Eczema – also known as atopic dermatitis – is a common, itchy, and unpleasant condition affecting as many as 1 in 5 children in Ireland and the UK. Having eczema is strongly associated with having other medical conditions, including food allergy, asthma and hay fever. In addition, newly recognised conditions associated with eczema include those related to chronic loss of sleep and mental health issues. There are also early signs that eczema is associated with increased cardiovascular problems. It is no surprise then that eczema, together with its associated conditions, can have an enormous impact on the quality of life of affected children and their families.
The therapeutic mainstay for so many with eczema is topical treatments, that is treatments that are applied directly to the skin. This can include the use of steroid creams/ointments or topical immunomodulators, which act by switching off the immune response responsible for eczema. Often these treatments are inadequate, and difficult to administer, and so are entirely unsatisfactory for patients. But what are the alternatives? Biomarkers (proteins in the blood that can be used to identify and track disease) found in moderate and severe eczema show that the disease processes that lead to eczema are not confined to the skin. This supports use of systemic therapy, that is the use of drugs that spread throughout the body, to treat the disease.
The decision on when to offer systemic therapy is a complex one, dependent on patient and doctor preferences and familiarity with the systemic medicines available. This decision is further complicated by the fact that many established systemic drugs have not been specifically approved for use in eczema. Patients may be offered very different therapies depending on their location and the health care provider they attend. In the last number of years there have been exciting new developments in eczema therapy heralding a new range of systemic therapeutic options becoming available.
The International Eczema Council (IEC), an organisation that aims to bring together scientists and medical doctors dedicated to improving the lives of patients with eczema, has just published a consensus framework to provide a structure to better inform patients and caregivers faced with the decision of whether opt for systemic therapy.
Professor Alan Irvine, one of the IEC Councillor’s involved the consensus statement, is a Consultant Dermatologist in Our Lady’s Children’s Hospital, an Associate Professor of Dermatology in Trinity College Dublin and an NCRC funded researcher.
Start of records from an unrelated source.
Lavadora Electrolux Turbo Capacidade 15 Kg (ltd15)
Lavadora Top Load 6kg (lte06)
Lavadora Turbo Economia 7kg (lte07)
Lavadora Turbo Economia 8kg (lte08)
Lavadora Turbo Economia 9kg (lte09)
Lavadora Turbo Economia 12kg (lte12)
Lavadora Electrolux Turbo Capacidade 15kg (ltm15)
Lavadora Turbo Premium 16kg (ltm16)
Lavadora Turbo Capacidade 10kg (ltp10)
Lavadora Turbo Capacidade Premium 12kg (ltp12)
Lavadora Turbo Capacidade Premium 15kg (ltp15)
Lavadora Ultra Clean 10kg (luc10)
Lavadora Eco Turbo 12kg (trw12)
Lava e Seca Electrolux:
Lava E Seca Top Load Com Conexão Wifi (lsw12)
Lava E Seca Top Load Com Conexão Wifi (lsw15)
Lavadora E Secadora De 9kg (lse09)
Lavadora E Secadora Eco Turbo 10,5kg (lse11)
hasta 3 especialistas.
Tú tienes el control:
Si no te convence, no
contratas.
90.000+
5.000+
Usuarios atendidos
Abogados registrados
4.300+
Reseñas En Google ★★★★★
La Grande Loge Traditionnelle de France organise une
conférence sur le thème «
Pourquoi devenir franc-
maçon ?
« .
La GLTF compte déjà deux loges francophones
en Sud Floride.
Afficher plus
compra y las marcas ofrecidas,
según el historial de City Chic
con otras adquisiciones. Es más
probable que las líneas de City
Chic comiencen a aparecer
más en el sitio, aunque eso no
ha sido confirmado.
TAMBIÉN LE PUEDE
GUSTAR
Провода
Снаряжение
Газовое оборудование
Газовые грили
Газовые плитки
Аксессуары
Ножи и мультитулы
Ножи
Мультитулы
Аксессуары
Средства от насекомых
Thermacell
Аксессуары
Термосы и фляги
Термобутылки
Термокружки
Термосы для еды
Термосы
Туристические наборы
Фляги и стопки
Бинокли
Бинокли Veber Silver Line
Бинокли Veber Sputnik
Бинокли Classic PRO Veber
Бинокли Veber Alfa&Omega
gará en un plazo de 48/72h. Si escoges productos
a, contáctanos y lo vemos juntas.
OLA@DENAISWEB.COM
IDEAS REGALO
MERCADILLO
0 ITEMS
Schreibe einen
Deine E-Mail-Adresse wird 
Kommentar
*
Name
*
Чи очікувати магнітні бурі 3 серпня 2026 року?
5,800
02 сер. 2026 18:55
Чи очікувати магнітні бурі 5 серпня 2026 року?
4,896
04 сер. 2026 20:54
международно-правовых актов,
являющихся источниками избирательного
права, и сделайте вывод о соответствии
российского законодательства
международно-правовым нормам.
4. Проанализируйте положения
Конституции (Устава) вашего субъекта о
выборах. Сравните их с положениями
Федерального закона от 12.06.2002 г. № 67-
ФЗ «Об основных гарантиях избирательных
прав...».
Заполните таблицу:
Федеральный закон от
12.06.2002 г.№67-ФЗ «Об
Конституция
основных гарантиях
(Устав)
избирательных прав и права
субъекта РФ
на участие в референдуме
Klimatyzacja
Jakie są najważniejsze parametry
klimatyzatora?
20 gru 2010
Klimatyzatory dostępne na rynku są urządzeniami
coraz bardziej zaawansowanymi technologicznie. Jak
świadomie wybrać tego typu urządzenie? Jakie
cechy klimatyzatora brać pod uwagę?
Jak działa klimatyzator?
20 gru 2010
Professor Irvine’s primary research focus is childhood eczema.
When parents are making decisions regarding systemic therapy for children they often many very pertinent questions regarding how effective the therapy will be, how safe it will be and for how long the effects will last. The best way to answer these questions is through a clinical trial, many of which are under way for new agents. For older agents, such as methotrexate and ciclosporin, Professor Irvine is working with Dr Carsten Flohr of Kings College London to get better insights through the TREAT Trail; a clinical trial designed to determine the effectiveness, safety and cost-effectiveness of these drugs. To better provide some information for parents Professor Irvine has recently published data from the last 47 consecutive patients treated with methotrexate, a drug commonly used to treat cancer and autoimmune diseases. The results are very positive so far, with methotrexate appearing to to be an effective and safe treatment for severe childhood eczema.